Por que é tão difícil parar de consumir álcool e drogas Pedro Martins Psicoterapeuta Psicólogo Clínico

Por que é tão difícil parar de consumir álcool e drogas?

Estar sobre o efeito de drogas pode permitir o aparecimento de partes de si que estão escondidas.

 

Os programas de tratamento de dependências têm uma taxa de insucesso alarmante, frequentemente atribuída aos poderosos efeitos químicos das drogas e do álcool.

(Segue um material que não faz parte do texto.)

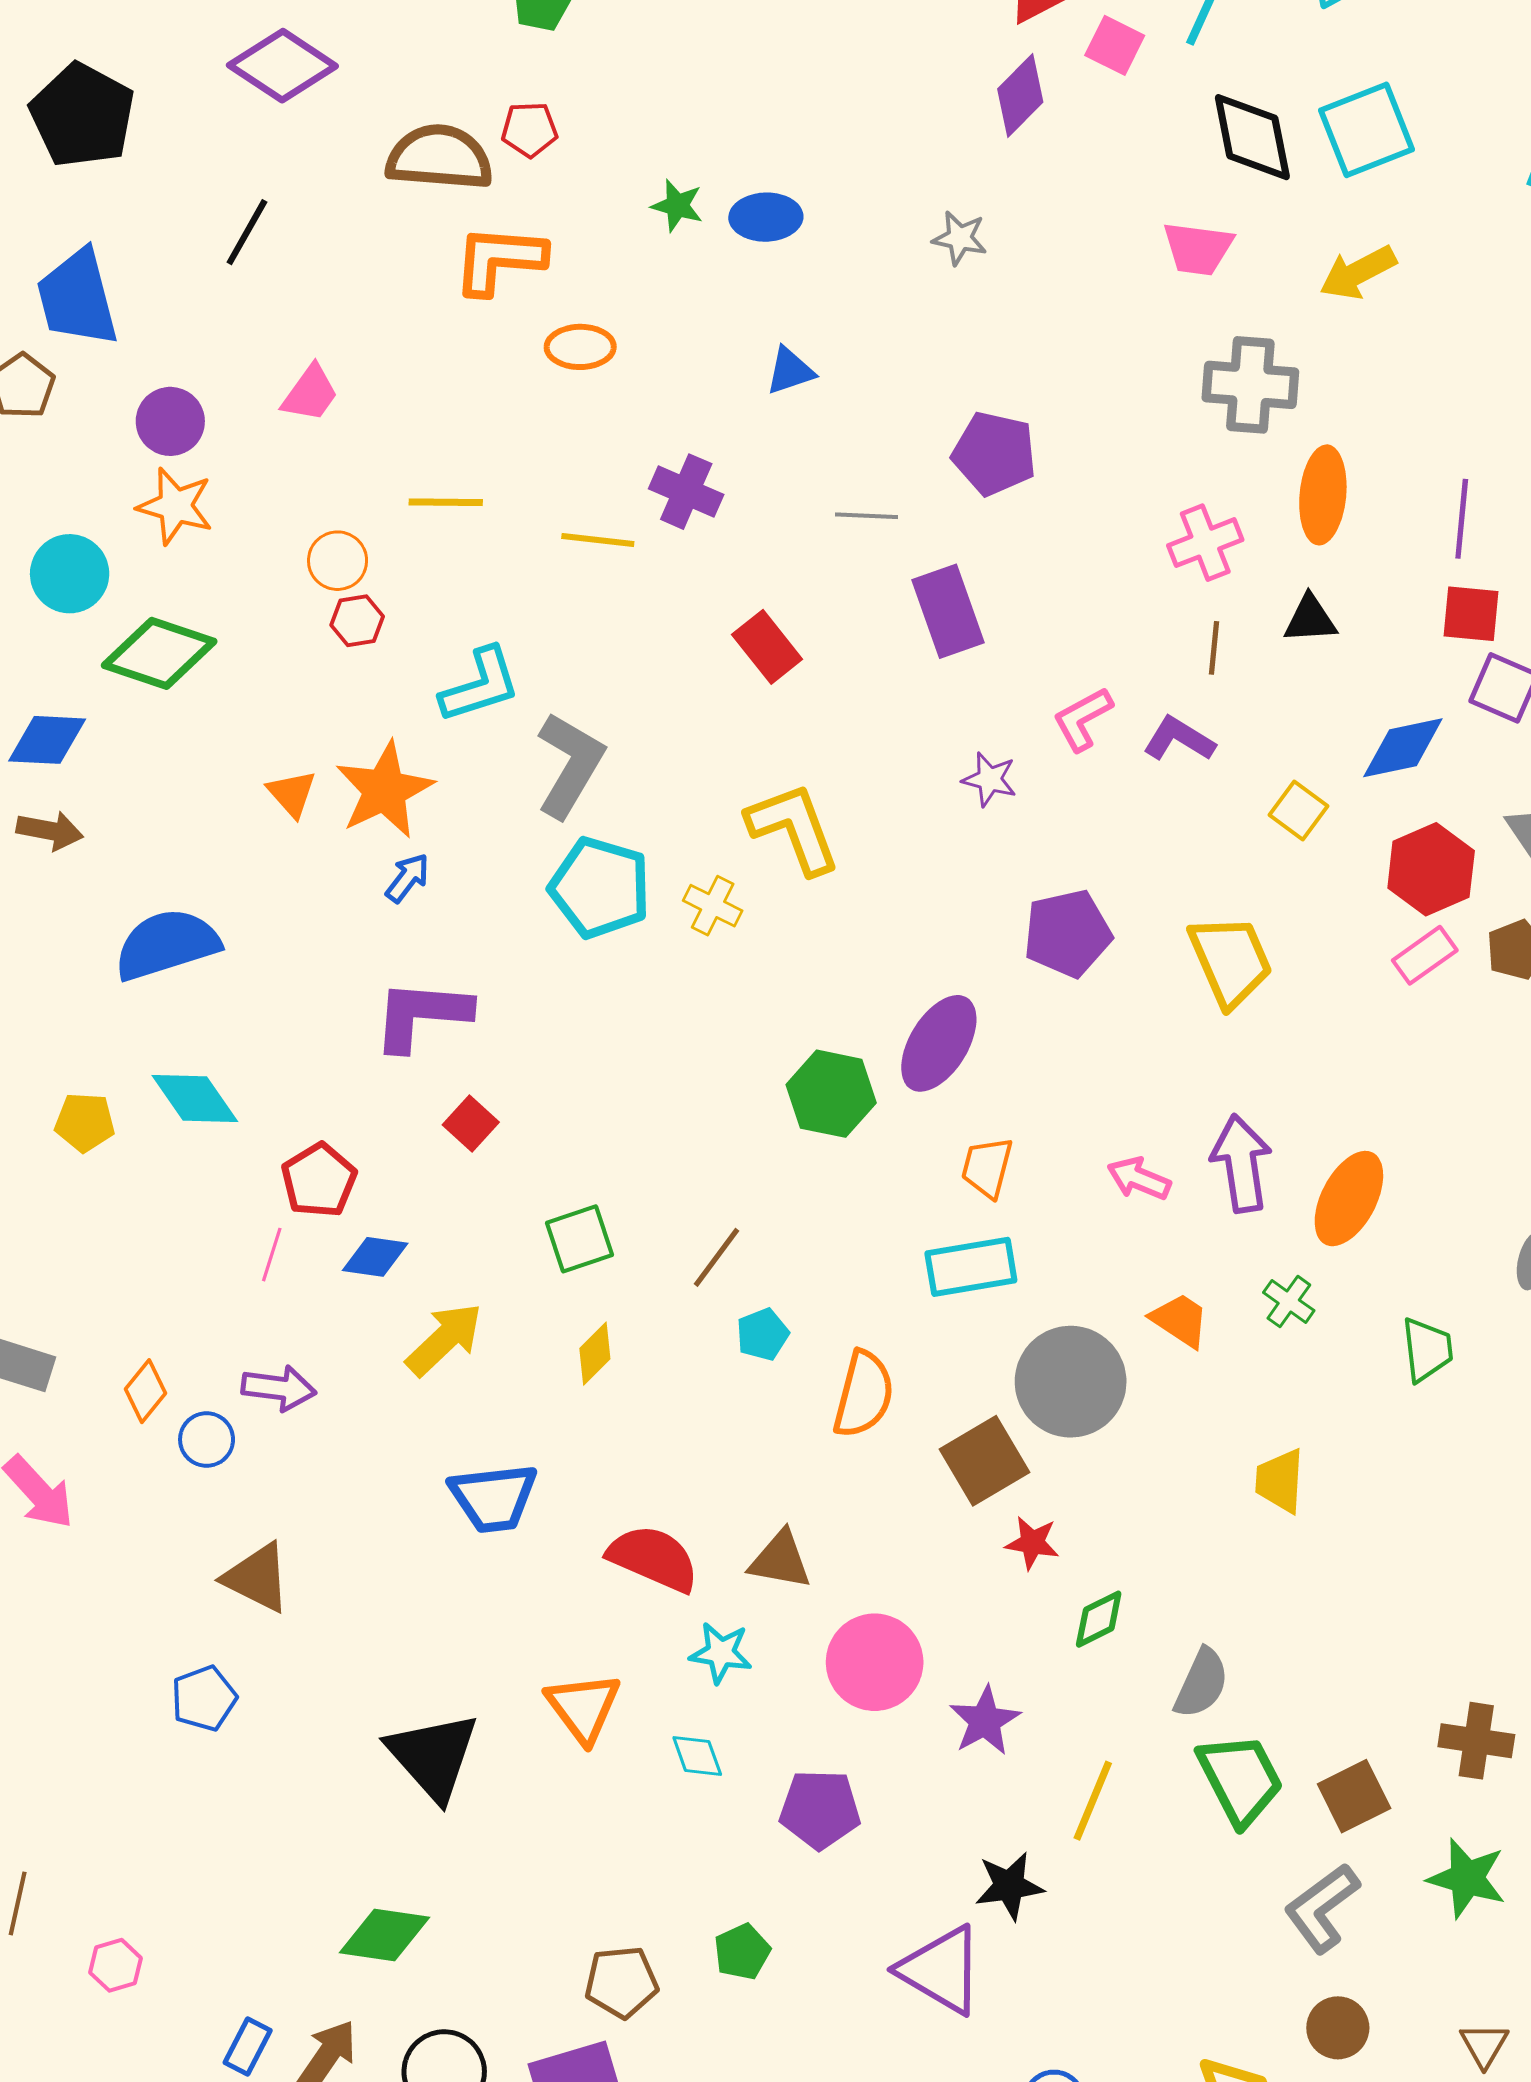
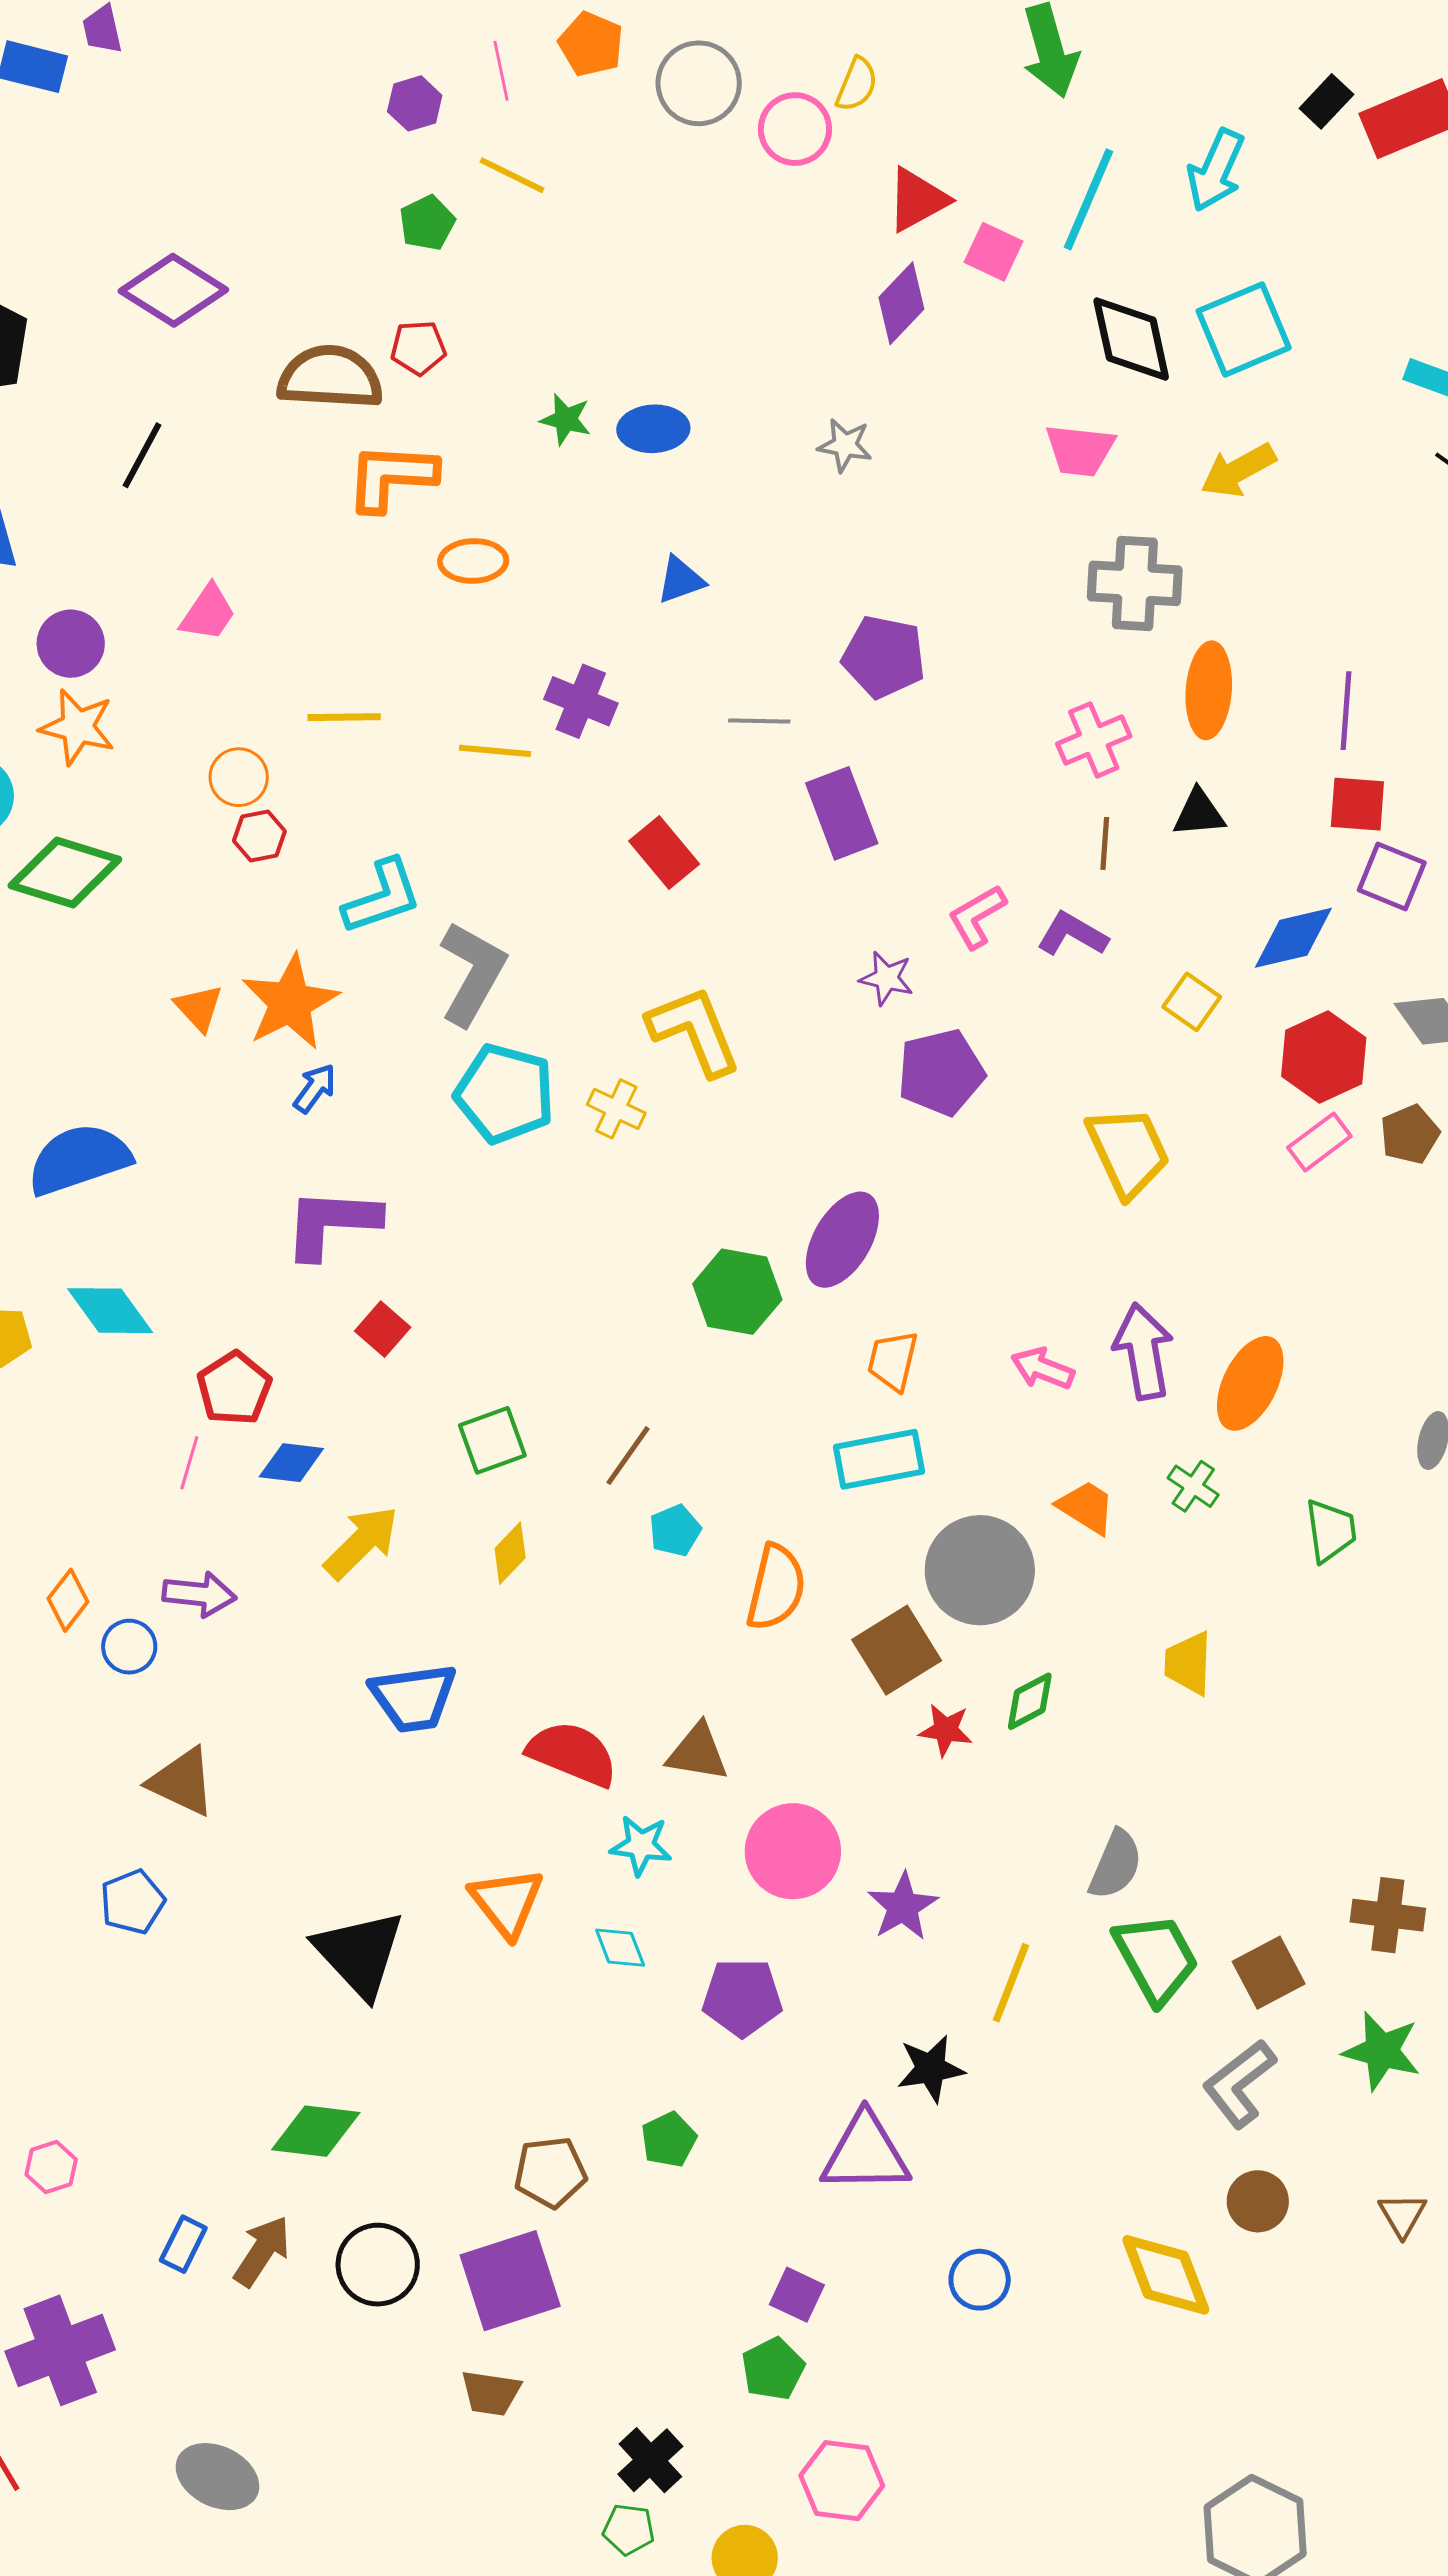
purple pentagon: (1068, 933) -> (941, 1072), moved
green diamond: (1099, 1619) -> (1030, 1701), moved
purple triangle: (941, 1970) -> (865, 2153), turned -30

No entanto, muitos consumidores nunca se tornam viciados – mesmo após um consumo prolongado.

Uma das razões pelas quais algumas pessoas recaem repetidamente é que, para elas, estar sobre o efeito de drogas permite-lhes expressar sentimentos que estão fora da consciência quando estão sóbrios.

Este aspecto é frequentemente negligenciado nos programas de tratamento: na sua luta para estarem sóbrios os toxicodependentes não só sentem falta de estarem “pedrados”, como também da forma como a substância facilita que partes despojadas do “eu” se possam exprimir.

 

O que são Partes Despojadas do Eu?

À medida que a nossa identidade se desenvolve, tendemos a sentir-nos mais confortáveis na expressão de certas partes de nós próprios-emoções e menos confortáveis com outras.

Na nossa cultura a expressão da agressividade é favorecida aos homens; já a vulnerabilidade não é muito bem vista.

Isto não significa que os homens não se sintam vulneráveis, mas não tomam muita consciência disso.

Uma pessoa criada numa família em que a agressividade não é bem aceite pode ter a tendência de negar sentimentos de zanga e de raiva, e comportar-se como se nada a atingisse.

O que acontece aos sentimentos que estamos relutantes em reconhecer?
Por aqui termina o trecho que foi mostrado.